** EXERCISE GOAL **
The answer must be every line of the records below that holds the word "Estate".

___ PROVIDED DATA

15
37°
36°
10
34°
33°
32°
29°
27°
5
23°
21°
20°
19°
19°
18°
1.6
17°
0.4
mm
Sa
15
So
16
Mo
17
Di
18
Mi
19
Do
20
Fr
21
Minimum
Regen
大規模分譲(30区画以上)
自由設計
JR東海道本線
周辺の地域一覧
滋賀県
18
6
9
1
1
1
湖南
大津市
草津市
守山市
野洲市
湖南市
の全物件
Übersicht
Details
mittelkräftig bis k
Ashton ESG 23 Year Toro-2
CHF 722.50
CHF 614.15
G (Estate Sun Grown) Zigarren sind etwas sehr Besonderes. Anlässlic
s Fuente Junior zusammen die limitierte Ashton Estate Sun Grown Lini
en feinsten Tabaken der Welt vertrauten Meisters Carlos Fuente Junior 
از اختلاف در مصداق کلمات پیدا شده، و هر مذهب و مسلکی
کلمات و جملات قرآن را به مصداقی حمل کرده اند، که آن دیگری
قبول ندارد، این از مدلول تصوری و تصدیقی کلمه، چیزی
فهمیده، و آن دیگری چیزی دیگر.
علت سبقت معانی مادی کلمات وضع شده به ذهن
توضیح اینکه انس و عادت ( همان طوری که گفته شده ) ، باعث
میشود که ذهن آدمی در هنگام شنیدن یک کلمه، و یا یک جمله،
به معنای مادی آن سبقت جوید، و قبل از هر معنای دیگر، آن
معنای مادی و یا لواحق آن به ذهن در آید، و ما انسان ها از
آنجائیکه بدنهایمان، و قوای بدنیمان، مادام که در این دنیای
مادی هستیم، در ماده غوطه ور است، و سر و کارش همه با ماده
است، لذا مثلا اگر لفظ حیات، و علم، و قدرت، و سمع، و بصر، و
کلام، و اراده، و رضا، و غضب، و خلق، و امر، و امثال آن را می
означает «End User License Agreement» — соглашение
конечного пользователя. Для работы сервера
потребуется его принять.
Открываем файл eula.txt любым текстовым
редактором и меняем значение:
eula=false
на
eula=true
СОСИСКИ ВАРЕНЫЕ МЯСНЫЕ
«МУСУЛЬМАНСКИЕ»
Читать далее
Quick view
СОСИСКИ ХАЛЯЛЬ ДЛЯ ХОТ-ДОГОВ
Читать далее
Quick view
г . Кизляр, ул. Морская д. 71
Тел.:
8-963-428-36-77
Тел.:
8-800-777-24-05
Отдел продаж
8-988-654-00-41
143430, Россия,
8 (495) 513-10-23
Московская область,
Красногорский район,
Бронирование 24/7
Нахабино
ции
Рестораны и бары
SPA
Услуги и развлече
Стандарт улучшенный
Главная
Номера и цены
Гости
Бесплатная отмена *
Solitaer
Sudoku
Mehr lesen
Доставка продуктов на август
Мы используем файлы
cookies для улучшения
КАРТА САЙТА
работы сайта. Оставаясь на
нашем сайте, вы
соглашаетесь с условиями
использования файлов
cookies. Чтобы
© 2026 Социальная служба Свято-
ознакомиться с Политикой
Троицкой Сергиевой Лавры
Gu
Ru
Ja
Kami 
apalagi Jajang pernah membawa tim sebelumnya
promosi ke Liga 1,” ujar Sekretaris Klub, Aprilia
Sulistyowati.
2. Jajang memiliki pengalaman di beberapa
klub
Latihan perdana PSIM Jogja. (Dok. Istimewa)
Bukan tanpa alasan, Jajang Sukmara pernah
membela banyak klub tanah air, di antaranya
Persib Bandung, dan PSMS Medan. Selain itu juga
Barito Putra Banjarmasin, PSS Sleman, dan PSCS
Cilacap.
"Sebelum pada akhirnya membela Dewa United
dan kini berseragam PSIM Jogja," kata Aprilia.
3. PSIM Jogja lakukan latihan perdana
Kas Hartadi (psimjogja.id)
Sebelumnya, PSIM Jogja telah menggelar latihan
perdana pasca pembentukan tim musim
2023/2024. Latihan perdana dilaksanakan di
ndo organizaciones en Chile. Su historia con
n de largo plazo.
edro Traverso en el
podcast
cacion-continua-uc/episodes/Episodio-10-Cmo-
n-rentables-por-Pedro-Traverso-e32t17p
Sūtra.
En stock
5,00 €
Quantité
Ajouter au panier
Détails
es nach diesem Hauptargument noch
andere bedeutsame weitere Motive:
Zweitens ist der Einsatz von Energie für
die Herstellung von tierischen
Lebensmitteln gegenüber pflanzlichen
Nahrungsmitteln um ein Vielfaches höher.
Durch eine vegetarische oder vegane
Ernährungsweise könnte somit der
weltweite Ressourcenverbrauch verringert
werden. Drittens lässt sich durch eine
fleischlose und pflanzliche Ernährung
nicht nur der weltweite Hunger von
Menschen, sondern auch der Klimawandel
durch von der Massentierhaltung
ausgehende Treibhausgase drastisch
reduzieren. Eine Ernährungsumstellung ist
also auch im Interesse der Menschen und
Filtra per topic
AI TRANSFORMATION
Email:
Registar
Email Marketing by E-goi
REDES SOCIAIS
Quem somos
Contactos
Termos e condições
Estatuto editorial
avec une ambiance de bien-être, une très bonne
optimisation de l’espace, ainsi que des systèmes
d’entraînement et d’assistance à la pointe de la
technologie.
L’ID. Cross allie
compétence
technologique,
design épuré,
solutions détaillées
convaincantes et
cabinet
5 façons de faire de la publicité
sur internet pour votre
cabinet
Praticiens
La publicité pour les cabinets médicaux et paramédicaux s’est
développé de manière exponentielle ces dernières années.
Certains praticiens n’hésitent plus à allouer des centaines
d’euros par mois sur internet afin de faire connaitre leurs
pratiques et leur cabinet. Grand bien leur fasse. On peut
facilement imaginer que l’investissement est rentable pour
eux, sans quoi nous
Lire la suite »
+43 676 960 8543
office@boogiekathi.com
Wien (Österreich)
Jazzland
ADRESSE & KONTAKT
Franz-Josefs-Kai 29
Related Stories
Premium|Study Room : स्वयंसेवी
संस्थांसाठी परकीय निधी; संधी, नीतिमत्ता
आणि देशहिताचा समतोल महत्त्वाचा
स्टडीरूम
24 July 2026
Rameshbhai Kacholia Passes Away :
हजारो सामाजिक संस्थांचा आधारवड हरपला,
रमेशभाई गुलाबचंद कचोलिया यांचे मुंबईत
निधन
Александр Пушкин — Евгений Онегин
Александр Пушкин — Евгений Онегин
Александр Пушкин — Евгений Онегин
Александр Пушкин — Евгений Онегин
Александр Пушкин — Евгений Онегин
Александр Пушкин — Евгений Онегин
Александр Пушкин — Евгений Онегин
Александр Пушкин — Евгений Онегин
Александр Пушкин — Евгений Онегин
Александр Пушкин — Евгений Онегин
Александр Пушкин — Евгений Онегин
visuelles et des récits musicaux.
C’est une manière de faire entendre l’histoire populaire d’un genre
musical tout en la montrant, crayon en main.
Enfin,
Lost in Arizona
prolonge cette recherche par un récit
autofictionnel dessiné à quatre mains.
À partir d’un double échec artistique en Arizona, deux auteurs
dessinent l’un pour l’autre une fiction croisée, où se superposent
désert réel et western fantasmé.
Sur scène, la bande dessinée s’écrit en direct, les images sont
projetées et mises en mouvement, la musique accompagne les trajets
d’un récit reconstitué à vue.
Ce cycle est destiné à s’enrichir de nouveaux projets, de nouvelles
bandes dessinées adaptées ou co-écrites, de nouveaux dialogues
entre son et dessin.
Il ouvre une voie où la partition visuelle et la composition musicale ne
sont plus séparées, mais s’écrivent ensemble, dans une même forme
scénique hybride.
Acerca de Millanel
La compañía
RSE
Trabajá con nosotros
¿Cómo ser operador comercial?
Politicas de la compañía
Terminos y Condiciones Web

______

** SOLUTION **
G (Estate Sun Grown) Zigarren sind etwas sehr Besonderes. Anlässlic
s Fuente Junior zusammen die limitierte Ashton Estate Sun Grown Lini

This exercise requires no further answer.